Somehow I ended up in Nukus toward the end of my time in Uzbekistan. I planned to take the train to Kazakhstan and Nukus was my jumping-off point. So of course, visiting the museum (officially known as the Karakalpak Museum of Arts: Savitsky Collection) became my single must-do activity while I was in town.
After paying a reasonable entry fee and a fairly hefty extra photography fee, I headed up to the second floor. The building had a surprisingly clean and modern feel to it and the collection was well organized and labeled in Russian and English. I enjoyed the variety, much as I did when I visited the Tretyakov Gallery in Moscow – Russian art has such a different feel to it than other European art and Uzbek art (specifically, Karakalpak art), even more so. Painters in Karakalpakstan drew inspiration from their desert surroundings, the nearby Aral Sea and from the traditional folk art of the region.
Here is a small sample of what I saw:
4 thoughts on “The Coolest Art Museum That Almost No One Knows About”

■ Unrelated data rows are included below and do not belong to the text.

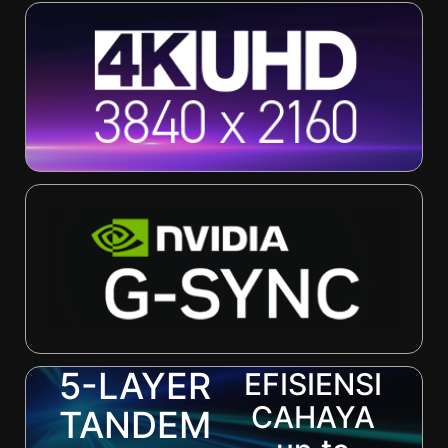
5-LAYER
EFISIENSI
CAHAYA
TANDEM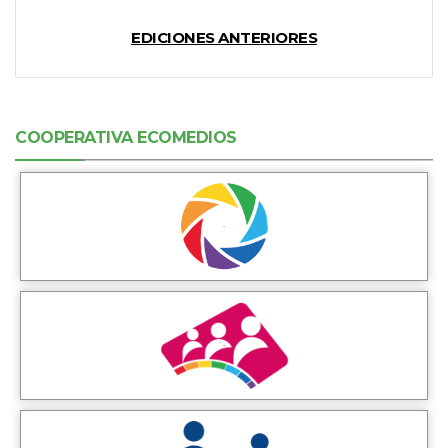
EDICIONES ANTERIORES
COOPERATIVA ECOMEDIOS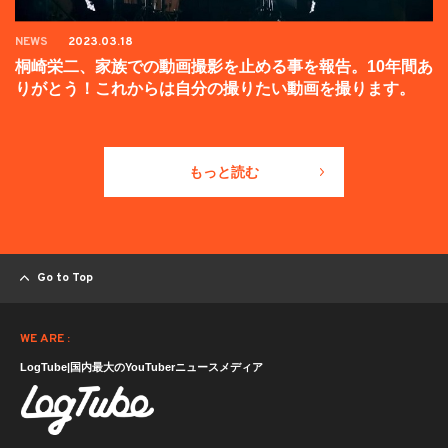
NEWS
2023.03.18
桐崎栄二、家族での動画撮影を止める事を報告。10年間あ
りがとう！これからは自分の撮りたい動画を撮ります。
もっと読む
Go to Top
WE ARE :
LogTube|国内最大のYouTuberニュースメディア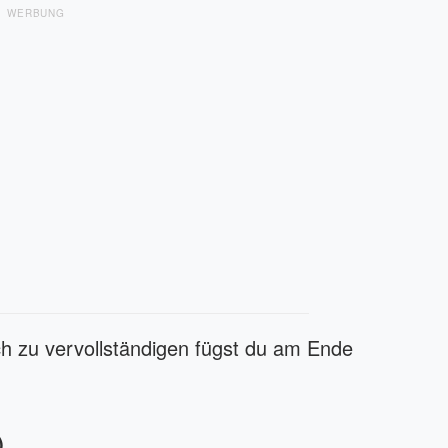
WERBUNG
 zu vervollständigen fügst du am Ende
)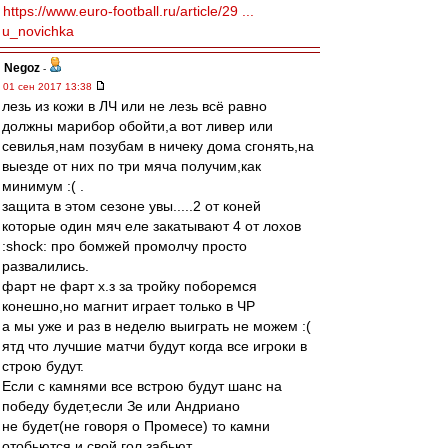
https://www.euro-football.ru/article/29 ...
u_novichka
Negoz
-
01 сен 2017 13:38
лезь из кожи в ЛЧ или не лезь всё равно
должны марибор обойти,а вот ливер или
севилья,нам позубам в ничеку дома сгонять,на
выезде от них по три мяча получим,как
минимум :( .
защита в этом сезоне увы.....2 от коней
которые один мяч еле закатывают 4 от лохов
:shock: про бомжей промолчу просто
развалились.
фарт не фарт х.з за тройку поборемся
конешно,но магнит играет только в ЧР
а мы уже и раз в неделю выиграть не можем :(
ятд что лучшие матчи будут когда все игроки в
строю будут.
Если с камнями все встрою будут шанс на
победу будет,если Зе или Андриано
не будет(не говоря о Промесе) то камни
отобьются и свой гол забьют.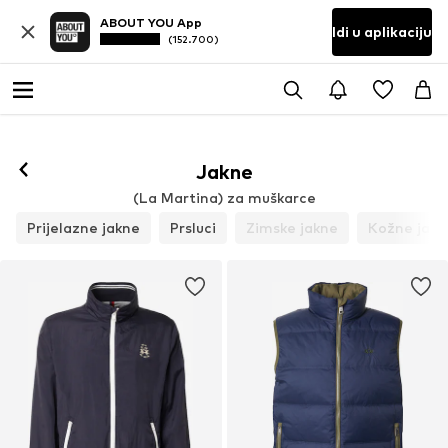
ABOUT YOU App
Idi u aplikaciju
(152.700)
Prati
Jakne
(La Martina) za muškarce
Prijelazne jakne
Prsluci
Zimske jakne
Kožne jakn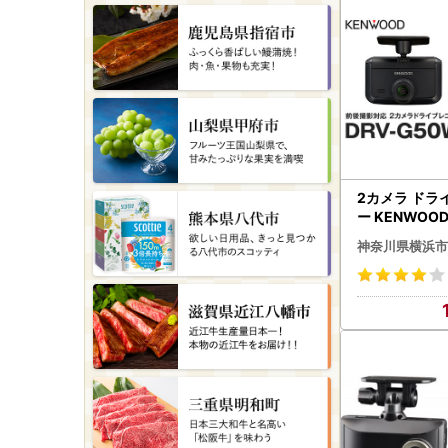
2カメラ ドラ
ー KENWOOD
W｜GPS対応
神奈川県横浜市
メラ 常時録画
ANX0001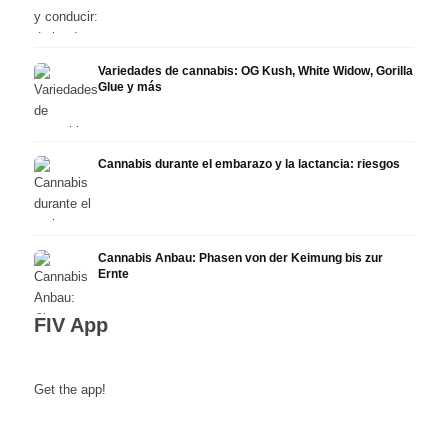
Variedades de cannabis: OG Kush, White Widow, Gorilla
Glue y más
Cannabis durante el embarazo y la lactancia: riesgos
Cannabis Anbau: Phasen von der Keimung bis zur
Ernte
FIV App
Get the app!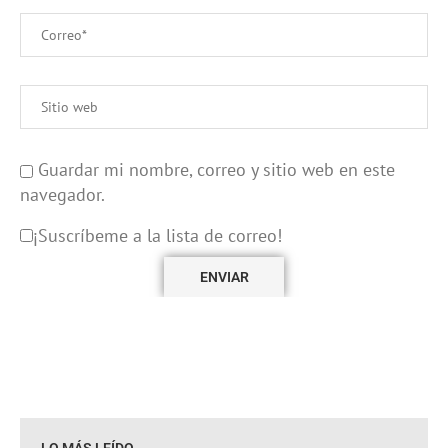
Guardar mi nombre, correo y sitio web en este
navegador.
¡Suscríbeme a la lista de correo!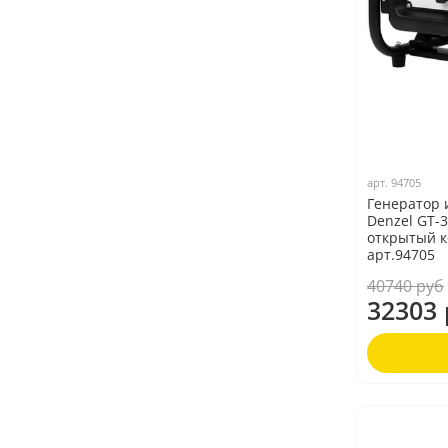
арт.
94705
Генератор
Denzel GT-35
открытый к
арт.94705
40740 руб
32303 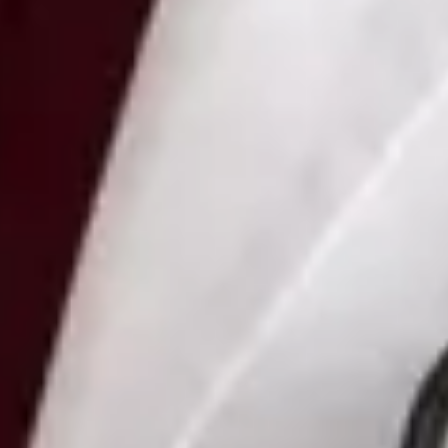
Vybrat čas
Zobrazit profil
MUDr Nataliya Kharlamova — Doctor, Global Health Czechia
MUDr Nataliya Kharlamova is a Doctor registered in Czechia.
Book an online consultation with Global Health.
CZ
Doctor
MUDr Nataliya Kharlamova
Registrace
· Ověřeno
CLK | 5170066188
Jazyky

This is really neat. I love hearing about the little tricks; Solaris included an incredibly boring scene in the beginning so the censors would fall asleep or switch off the movie before they got to the weird parts; Bulgakov’s masterpiece was hidden for decades and became a huge hit later; things like that. My Russian teacher showed us movies that were critical of the Soviet regime, but so extraordinarily detached that the satire was masked. But a whole museum of it is something else entirely. This is pretty great.
Very cool, I hadn’t heard of this place. I love that the art is mostly landscapes and folk scenes – definitely nothing controversial but apparently not Soviet enough!
I’m not a huge fan of museums, but this one sounds really cool! I love the story of how it came to be there.